Основанная в 1551 году в Лондоне двенадцатью «посвящёнными» во главе с сэром Хью Уиллоби (Hugh Willoughby) и Себастьяном Каботом (Sebastian Cabot), сыном знаменитого Джона Кабота (Джованни Кабото), компания под названием «Mystery and Company of Merchant Adventurers for the Discovery of Regions, Dominions, Islands, and Places unknown» («Гильдия и компания купцов-предпринимателей для открытия регионов, доминионов, островов и мест неизвестных») воспринималась как последний шанс Англии вырваться на новый мировой рынок и застолбить там хоть какое-нибудь место. Слово «adventures» в праве того времени означало не «авантюристы» и не «искатели приключений», но «лица, действующие на свой страх и риск», без поручений и ответственности суверена, что означало для них «в случае чего» гарантию быть вздёрнутыми на рею без суда и следствия, а для государства — отсутствие повода для объявления и ведения войны, поскольку такой роскоши в середине XVI века Англия ещё не могла себе позволить. Три корабля первой экспедиции: «Бона Эсперанса» (Bona Esparanza) под командованием самого Уиллоби, а также «Эдвард Бонавентура» (Edward Bonaventure) под командованием капитана Ричарда Ченслора (Richard Chancellor) и «Бона Конфиденциа» (Bona Confidentia) под командованием капитана Корнелия Дюрферта вышли 10 мая 1553 года из порта Рэтклиффа на поиски северного пути в Китай — соваться в южные широты, где царили испанский и португальский флоты, было ещё безнадёжной затеей для англичан. Корабли Уиллоби и Дюрферта, дошедшие до Новой Земли, вместе с экипажами погибли, пытаясь перезимовать на берегах Баренцева моря, а вот Ченслора, чей корабль отстал от других из-за шторма и более низких мореходных качеств, ждал грандиозный успех: он попал в Белое море и установил контакт сначала с холмогорским воеводой Фофаном (Феофаном) Макаровым, а затем — и с царём Иваном Грозным, который вызвал заморских «гостей» в Москву и принял их там с полным и в целом несвойственным ему радушием и доверием, предоставив право беспошлинной торговли с подвластными Москве землями.

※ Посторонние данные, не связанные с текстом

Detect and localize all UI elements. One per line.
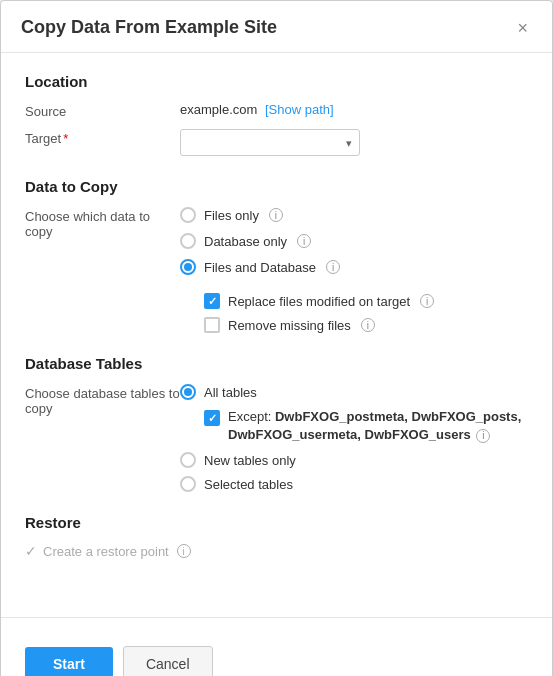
close-button[interactable]: × bbox=[513, 19, 532, 37]
target-required: * bbox=[63, 131, 68, 146]
location-section-title: Location bbox=[25, 73, 528, 90]
info-icon-files-only: i bbox=[269, 208, 283, 222]
show-path-link[interactable]: [Show path] bbox=[265, 102, 334, 117]
source-label: Source bbox=[25, 102, 180, 119]
radio-circle-new-tables-only bbox=[180, 452, 196, 468]
info-icon-replace-files: i bbox=[420, 294, 434, 308]
radio-database-only[interactable]: Database only i bbox=[180, 233, 434, 249]
copy-data-dialog: Copy Data From Example Site × Location S… bbox=[0, 0, 553, 676]
checkbox-box-except[interactable]: ✓ bbox=[204, 410, 220, 426]
info-icon-files-and-database: i bbox=[326, 260, 340, 274]
database-tables-row: Choose database tables to copy All table… bbox=[25, 384, 528, 492]
checkbox-label-remove-missing: Remove missing files bbox=[228, 318, 351, 333]
source-value: example.com [Show path] bbox=[180, 102, 334, 117]
restore-checkmark-icon: ✓ bbox=[25, 543, 37, 559]
except-label: Except: bbox=[228, 409, 271, 424]
radio-label-files-and-database: Files and Database bbox=[204, 260, 316, 275]
checkbox-label-replace-files: Replace files modified on target bbox=[228, 294, 410, 309]
files-database-sub-options: ✓ Replace files modified on target i Rem… bbox=[204, 293, 434, 333]
info-icon-except: i bbox=[476, 429, 490, 443]
radio-files-and-database[interactable]: Files and Database i bbox=[180, 259, 434, 275]
data-to-copy-title: Data to Copy bbox=[25, 178, 528, 195]
radio-all-tables[interactable]: All tables bbox=[180, 384, 528, 400]
except-row: ✓ Except: DwbFXOG_postmeta, DwbFXOG_post… bbox=[204, 408, 528, 444]
radio-circle-all-tables bbox=[180, 384, 196, 400]
database-tables-title: Database Tables bbox=[25, 355, 528, 372]
dialog-body: Location Source example.com [Show path] … bbox=[1, 53, 552, 601]
footer-divider bbox=[1, 617, 552, 618]
restore-label: Create a restore point bbox=[43, 544, 169, 559]
radio-label-files-only: Files only bbox=[204, 208, 259, 223]
radio-new-tables-only[interactable]: New tables only bbox=[180, 452, 528, 468]
checkbox-remove-missing[interactable]: Remove missing files i bbox=[204, 317, 434, 333]
database-tables-section: Database Tables Choose database tables t… bbox=[25, 355, 528, 492]
radio-label-all-tables: All tables bbox=[204, 385, 257, 400]
data-options-group: Files only i Database only i Files bbox=[180, 207, 434, 333]
checkbox-box-replace-files: ✓ bbox=[204, 293, 220, 309]
radio-files-only[interactable]: Files only i bbox=[180, 207, 434, 223]
data-radio-group: Files only i Database only i Files bbox=[180, 207, 434, 333]
checkbox-replace-files[interactable]: ✓ Replace files modified on target i bbox=[204, 293, 434, 309]
radio-label-database-only: Database only bbox=[204, 234, 287, 249]
restore-section: Restore ✓ Create a restore point i bbox=[25, 514, 528, 559]
dialog-title: Copy Data From Example Site bbox=[21, 17, 277, 38]
target-dropdown[interactable] bbox=[180, 129, 360, 156]
choose-data-label: Choose which data to copy bbox=[25, 207, 180, 239]
target-dropdown-wrapper: ▾ bbox=[180, 129, 360, 156]
checkbox-box-remove-missing bbox=[204, 317, 220, 333]
start-button[interactable]: Start bbox=[25, 647, 113, 676]
radio-circle-selected-tables bbox=[180, 476, 196, 492]
radio-label-new-tables-only: New tables only bbox=[204, 453, 296, 468]
radio-label-selected-tables: Selected tables bbox=[204, 477, 293, 492]
location-section: Location Source example.com [Show path] … bbox=[25, 73, 528, 156]
restore-check-row: ✓ Create a restore point i bbox=[25, 543, 528, 559]
restore-section-title: Restore bbox=[25, 514, 528, 531]
radio-circle-files-only bbox=[180, 207, 196, 223]
target-row: Target* ▾ bbox=[25, 129, 528, 156]
dialog-header: Copy Data From Example Site × bbox=[1, 1, 552, 53]
radio-circle-files-and-database bbox=[180, 259, 196, 275]
data-to-copy-section: Data to Copy Choose which data to copy F… bbox=[25, 178, 528, 333]
except-text: Except: DwbFXOG_postmeta, DwbFXOG_posts,… bbox=[228, 408, 528, 444]
info-icon-database-only: i bbox=[297, 234, 311, 248]
dialog-footer: Start Cancel bbox=[1, 634, 552, 676]
tables-options-group: All tables ✓ Except: DwbFXOG_postmeta, D… bbox=[180, 384, 528, 492]
info-icon-restore: i bbox=[177, 544, 191, 558]
radio-circle-database-only bbox=[180, 233, 196, 249]
choose-tables-label: Choose database tables to copy bbox=[25, 384, 180, 416]
target-label: Target* bbox=[25, 129, 180, 146]
cancel-button[interactable]: Cancel bbox=[123, 646, 213, 676]
source-row: Source example.com [Show path] bbox=[25, 102, 528, 119]
radio-selected-tables[interactable]: Selected tables bbox=[180, 476, 528, 492]
data-to-copy-row: Choose which data to copy Files only i D… bbox=[25, 207, 528, 333]
info-icon-remove-missing: i bbox=[361, 318, 375, 332]
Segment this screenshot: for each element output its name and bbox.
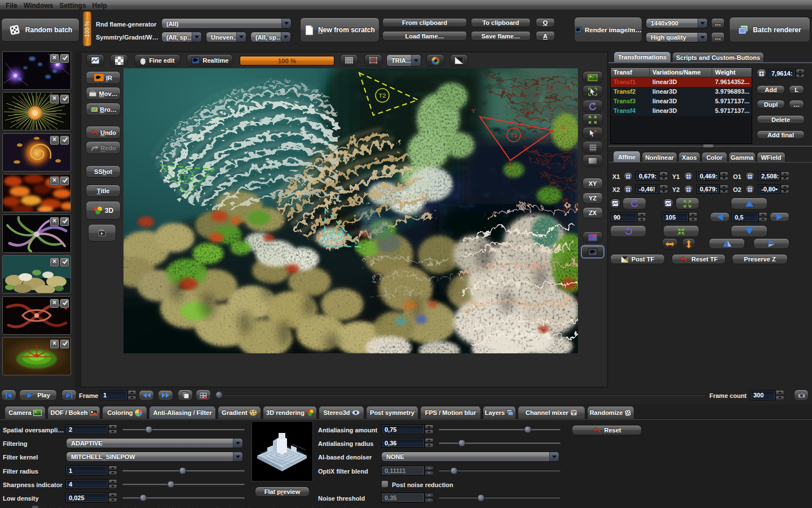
svg-text:T4: T4 <box>333 231 341 238</box>
svg-text:T3: T3 <box>183 174 190 181</box>
svg-text:T1: T1 <box>510 132 518 139</box>
svg-text:O: O <box>509 165 513 172</box>
svg-text:Y: Y <box>471 108 475 115</box>
svg-text:X: X <box>562 124 566 131</box>
svg-text:T2: T2 <box>378 93 386 99</box>
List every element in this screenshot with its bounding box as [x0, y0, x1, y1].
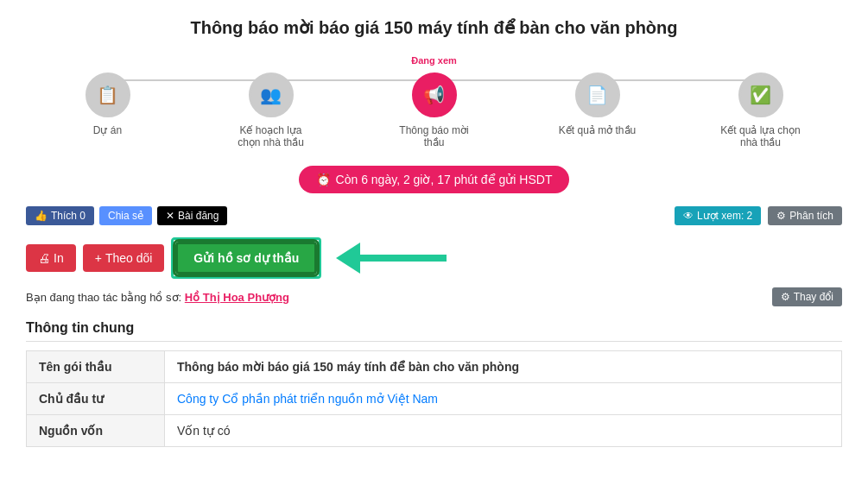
step-circle-2: 👥 [249, 72, 294, 117]
table-row: Tên gói thầu Thông báo mời báo giá 150 m… [27, 351, 842, 383]
step-name-5: Kết quả lựa chọn nhà thầu [718, 124, 804, 148]
settings-icon: ⚙ [781, 291, 790, 303]
facebook-like-button[interactable]: 👍 Thích 0 [26, 206, 94, 225]
step-du-an: x 📋 Dự án [26, 55, 189, 136]
table-value-2: Vốn tự có [165, 415, 842, 447]
post-button[interactable]: ✕ Bài đăng [157, 206, 227, 225]
step-thong-bao: Đang xem 📢 Thông báo mời thầu [352, 55, 516, 148]
table-row: Nguồn vốn Vốn tự có [27, 415, 842, 447]
profile-text-left: Bạn đang thao tác bằng hồ sơ: Hồ Thị Hoa… [26, 291, 289, 304]
table-label-0: Tên gói thầu [27, 351, 165, 383]
step-icon-1: 📋 [97, 85, 118, 105]
post-label: Bài đăng [178, 210, 219, 222]
stepper: x 📋 Dự án x 👥 Kế hoạch lựa chọn nhà thầu… [26, 55, 842, 148]
table-value-text-0: Thông báo mời báo giá 150 máy tính để bà… [177, 360, 519, 374]
submit-label: Gửi hồ sơ dự thầu [193, 251, 299, 265]
step-circle-3: 📢 [412, 72, 457, 117]
x-icon: ✕ [166, 210, 174, 222]
step-name-1: Dự án [93, 124, 122, 136]
page-title: Thông báo mời báo giá 150 máy tính để bà… [26, 17, 842, 38]
share-button[interactable]: Chia sẻ [99, 206, 152, 225]
countdown-icon: ⏰ [316, 173, 331, 186]
print-label: In [54, 251, 64, 265]
table-row: Chủ đầu tư Công ty Cổ phần phát triển ng… [27, 383, 842, 415]
views-label: Lượt xem: 2 [697, 210, 752, 222]
investor-link[interactable]: Công ty Cổ phần phát triển nguồn mở Việt… [177, 392, 438, 406]
change-profile-button[interactable]: ⚙ Thay đổi [772, 287, 842, 306]
profile-text-before: Bạn đang thao tác bằng hồ sơ: [26, 291, 181, 304]
countdown-badge: ⏰ Còn 6 ngày, 2 giờ, 17 phút để gửi HSDT [299, 166, 570, 193]
print-button[interactable]: 🖨 In [26, 244, 76, 272]
step-name-4: Kết quả mở thầu [559, 124, 636, 136]
plus-icon: + [95, 251, 102, 265]
fb-icon: 👍 [35, 210, 48, 222]
table-value-0: Thông báo mời báo giá 150 máy tính để bà… [165, 351, 842, 383]
table-label-1: Chủ đầu tư [27, 383, 165, 415]
analyze-button[interactable]: ⚙ Phân tích [768, 206, 842, 225]
social-right: 👁 Lượt xem: 2 ⚙ Phân tích [675, 206, 842, 225]
submit-button[interactable]: Gửi hồ sơ dự thầu [175, 242, 317, 274]
profile-row: Bạn đang thao tác bằng hồ sơ: Hồ Thị Hoa… [26, 287, 842, 306]
arrow-head [336, 243, 360, 274]
countdown-bar: ⏰ Còn 6 ngày, 2 giờ, 17 phút để gửi HSDT [26, 166, 842, 193]
submit-wrapper: Gửi hồ sơ dự thầu [171, 237, 321, 279]
profile-name: Hồ Thị Hoa Phượng [185, 291, 289, 304]
step-icon-2: 👥 [260, 85, 282, 105]
step-ke-hoach: x 👥 Kế hoạch lựa chọn nhà thầu [189, 55, 352, 148]
social-bar: 👍 Thích 0 Chia sẻ ✕ Bài đăng 👁 Lượt xem:… [26, 206, 842, 225]
arrow-container [337, 243, 447, 274]
table-label-2: Nguồn vốn [27, 415, 165, 447]
step-icon-3: 📢 [423, 85, 445, 105]
info-table: Tên gói thầu Thông báo mời báo giá 150 m… [26, 350, 842, 447]
info-section-title: Thông tin chung [26, 320, 842, 342]
step-ket-qua-mo: x 📄 Kết quả mở thầu [516, 55, 679, 136]
gear-icon: ⚙ [776, 210, 786, 222]
step-name-3: Thông báo mời thầu [391, 124, 478, 148]
printer-icon: 🖨 [38, 251, 50, 265]
step-name-2: Kế hoạch lựa chọn nhà thầu [228, 124, 314, 148]
step-circle-1: 📋 [86, 72, 130, 117]
fb-like-label: Thích 0 [51, 210, 86, 222]
step-current-label: Đang xem [411, 55, 457, 69]
action-row: 🖨 In + Theo dõi Gửi hồ sơ dự thầu [26, 237, 842, 279]
step-icon-4: 📄 [586, 85, 608, 105]
share-label: Chia sẻ [108, 210, 143, 222]
step-icon-5: ✅ [750, 85, 771, 105]
table-value-1: Công ty Cổ phần phát triển nguồn mở Việt… [165, 383, 842, 415]
change-label: Thay đổi [794, 291, 833, 303]
page-wrapper: Thông báo mời báo giá 150 máy tính để bà… [0, 0, 868, 464]
step-circle-5: ✅ [738, 72, 783, 117]
step-ket-qua-lua-chon: x ✅ Kết quả lựa chọn nhà thầu [679, 55, 842, 148]
follow-label: Theo dõi [105, 251, 152, 265]
follow-button[interactable]: + Theo dõi [83, 244, 165, 272]
views-button[interactable]: 👁 Lượt xem: 2 [675, 206, 761, 225]
social-left: 👍 Thích 0 Chia sẻ ✕ Bài đăng [26, 206, 227, 225]
step-circle-4: 📄 [575, 72, 620, 117]
eye-icon: 👁 [683, 210, 694, 222]
countdown-text: Còn 6 ngày, 2 giờ, 17 phút để gửi HSDT [336, 173, 553, 186]
arrow-body [360, 255, 447, 262]
analyze-label: Phân tích [789, 210, 833, 222]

Ченслор каким-то образом успел привезти царскую грамоту в Англию и с подарками от новой королевы Марии Стюарт ещё раз сплавать в Россию, где его встретили уже с почестями и снарядили ответное посольство.

Сам 35-летний Ченслор на обратном пути погиб в кораблекрушении, но северный торговый путь с Московским царством был установлен, а привезенные оттуда в Англию товары, особенно меха, вызвали волну энтузиазма. «Mystery» была переименована в Московскую компанию и стала исторически первой в ряду «колониальных» компаний Туманного Альбиона (вторая по счёту, Марокканская, была учреждена в 1575 году, Остзейская, для торговли с Прибалтикой, — в 1581 году, а знаменитая Ост-Индская — лишь в 1600 году). Так что все методы «настоящей», «заморской» колониальной экспансии: торговой, финансовой, политической и так далее, — английским «элитным» сообществом «обкатывались» изначально на России, поскольку Ирландия была просто оккупированной англичанами сопредельной территорией, где можно было править «железом и кровью».

Ряд исследователей утверждает, что в последующие годы именно агенты Московской компании в Кремле травили препаратами, содержащими мышьяк и ртуть, Ивана Грозного и членов его семьи, а затем, после отмены Борисом Годуновым в 1601 году права монопольной внешней торговли и нескольких отказов возобновить её (так, агент Московской компании Джон Меррик, известный в русских землях как «Ивашка Ульянов» получил отказы в 1602 и 1604 годах), отравили и «царя Бориса». Они же способствовали на исходе Смуты возвышению династии Романовых, чья усадьба в Москве соседствовала со штаб-квартирой компании (сегодня Английский двор, расположенный по адресу улица Варварка, дом 4, является едва ли не единственным сохранившимся в российской столице зданием того времени, кроме церквей и частично Кремля), а сам Фёдор Никитич Романов до своей опалы и пострижения в монахи ведал при царском дворе как раз отношениями с Московской компанией. Влияние англичан на поволжские города Московского царства, поскольку именно этот удобный речной путь активно использовался ими в своей торговле, было настолько велико, что Королевский Совет в Лондоне в 1611 году постановил, что земли вдоль Северной Двины и Волжского понизовья с городами Архангельском, Холмогорами, Устюгом, Тотьмой, Вологдой, Ярославлем, Нижним Новгородом, Казанью и Астраханью должны были отойти под протекторат Якова I. А ведь именно Поволжье и стало главной силой, которая сформировала Второе ополчение.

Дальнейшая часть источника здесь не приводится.